Simply put, Evers introduced the most irresponsible and anti-taxpayer budget in recent memory.

Assembly Speaker Robin Vos (R-Rochester) described the Evers budget as a “big liberal wish list.” Looking at the expansive list of progressive policies that vastly grow the size and scope of government, it is hard to argue with that description.

From Medicaid expansion, the end of recent welfare work requirements, an unneeded increase in the state’s minimum wage, a green pipe dream to make the state carbon-free, the creation of many new government programs, an assault on proven education reform programs, the decriminalization of small amounts of marijuana, to the end of the property tax freeze — the budget wasn’t just a big liberal wish list, but a radical progressive’s best dream. As proposed, Evers’ budget would have also:

  • Hiked the gas tax and tied it to inflation, for a total gas tax increase of nearly 10 cents per gallon
  • Raised taxes on job-creating manufacturers by limiting the Manufacturing and Agriculture Tax Credit
  • Raised taxes on retirees by ending a long-term capital gains tax exemption
  • Repealed the state’s right-to-work law
  • Restored the state and local prevailing wage
  • Rolled back tax protections that have led to a property tax freeze, giving local units of government more power to raise property taxes
  • Frozen enrollment in school choice programs
  • Ended the Special Needs Scholarship Program
  • Stopped new independent charter schools from opening until 2023
  • Raised the minimum wage to $8.25 in 2020, followed by annual 75-cent increases until it reaches $10.50 in 2023, then tying it to inflation and creating a task force to study how to get to a $15 per hour minimum wage for everyone
  • Raised the minimum wage for government workers to $15 per hour in 2021
  • Spent $5 million to provide internet access for welfare recipients
  • Eliminated work requirements for able-bodied adults with school-aged dependents
  • Eliminated drug testing for most public assistance programs
  • Created a new statutory goal for a minimum broadband speed across the state
  • Tied revenue limits for school districts to inflation 
  • Deferred to agency rules and guidance documents, bypassing the Legislature and broadening the powers of the administrative state
  • Created a $2 billion structural deficit while raising general fund taxes by $1.3 billion, and local property taxes by untold millions more
  • And much, much more…

Thankfully, the Republican-led Joint Finance Committee (JFC) quickly removed all of these disasters. In its first executive session on the budget, it stripped out 131 policy items and more than $1 billion in tax increases. Almost every single big-government provision – except for gas tax indexing – was pulled out in JFC’s first budget action.

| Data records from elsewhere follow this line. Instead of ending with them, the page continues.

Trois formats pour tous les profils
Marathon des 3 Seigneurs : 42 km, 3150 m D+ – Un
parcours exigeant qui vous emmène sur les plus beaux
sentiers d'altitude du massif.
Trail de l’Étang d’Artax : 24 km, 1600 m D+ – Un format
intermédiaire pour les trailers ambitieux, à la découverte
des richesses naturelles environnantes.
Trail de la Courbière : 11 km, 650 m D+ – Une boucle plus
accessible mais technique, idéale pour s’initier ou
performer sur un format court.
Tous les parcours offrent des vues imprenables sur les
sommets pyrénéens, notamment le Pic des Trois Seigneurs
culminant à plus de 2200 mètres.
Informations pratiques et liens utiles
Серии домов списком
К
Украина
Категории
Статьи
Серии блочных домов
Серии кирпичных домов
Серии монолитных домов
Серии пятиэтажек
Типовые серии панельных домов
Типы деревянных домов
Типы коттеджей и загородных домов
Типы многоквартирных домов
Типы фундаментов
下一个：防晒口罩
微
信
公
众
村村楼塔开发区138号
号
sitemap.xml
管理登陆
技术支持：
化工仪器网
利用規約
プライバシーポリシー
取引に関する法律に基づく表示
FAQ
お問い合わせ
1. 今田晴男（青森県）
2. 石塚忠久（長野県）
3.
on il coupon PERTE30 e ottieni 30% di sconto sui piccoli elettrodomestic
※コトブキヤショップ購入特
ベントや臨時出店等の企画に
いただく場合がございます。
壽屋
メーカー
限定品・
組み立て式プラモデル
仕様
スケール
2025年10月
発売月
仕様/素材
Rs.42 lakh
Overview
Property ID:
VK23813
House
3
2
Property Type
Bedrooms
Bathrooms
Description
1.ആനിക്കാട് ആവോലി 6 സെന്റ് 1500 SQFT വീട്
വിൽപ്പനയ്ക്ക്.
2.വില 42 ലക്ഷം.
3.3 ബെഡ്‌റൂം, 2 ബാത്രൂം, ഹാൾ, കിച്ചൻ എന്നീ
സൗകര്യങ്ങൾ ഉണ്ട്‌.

As we examine the final product today, it is important that we take time to remember how bad Evers’ original budget was and give Republicans credit for removing all of this bad public policy. 

Medicaid expansion would have devastated health care affordability for the average Wisconsinite, pushing up premiums and severely limiting access to care. Low-income individuals who currently have subsidized, private plans for cents on the dollar would be forced onto a government plan with less access to providers and worse health outcomes. It would also push thousands more Wisconsinites onto a system that is already struggling to stay sustainable – just 2.6 Wisconsin workers support each Medicaid recipient today. In 1998, 7.2 workers supported each recipient. As it stands, Medicaid already has a serious math problem. Pushing enrollment even higher would only make health outcomes, access, and the program’s cost worse.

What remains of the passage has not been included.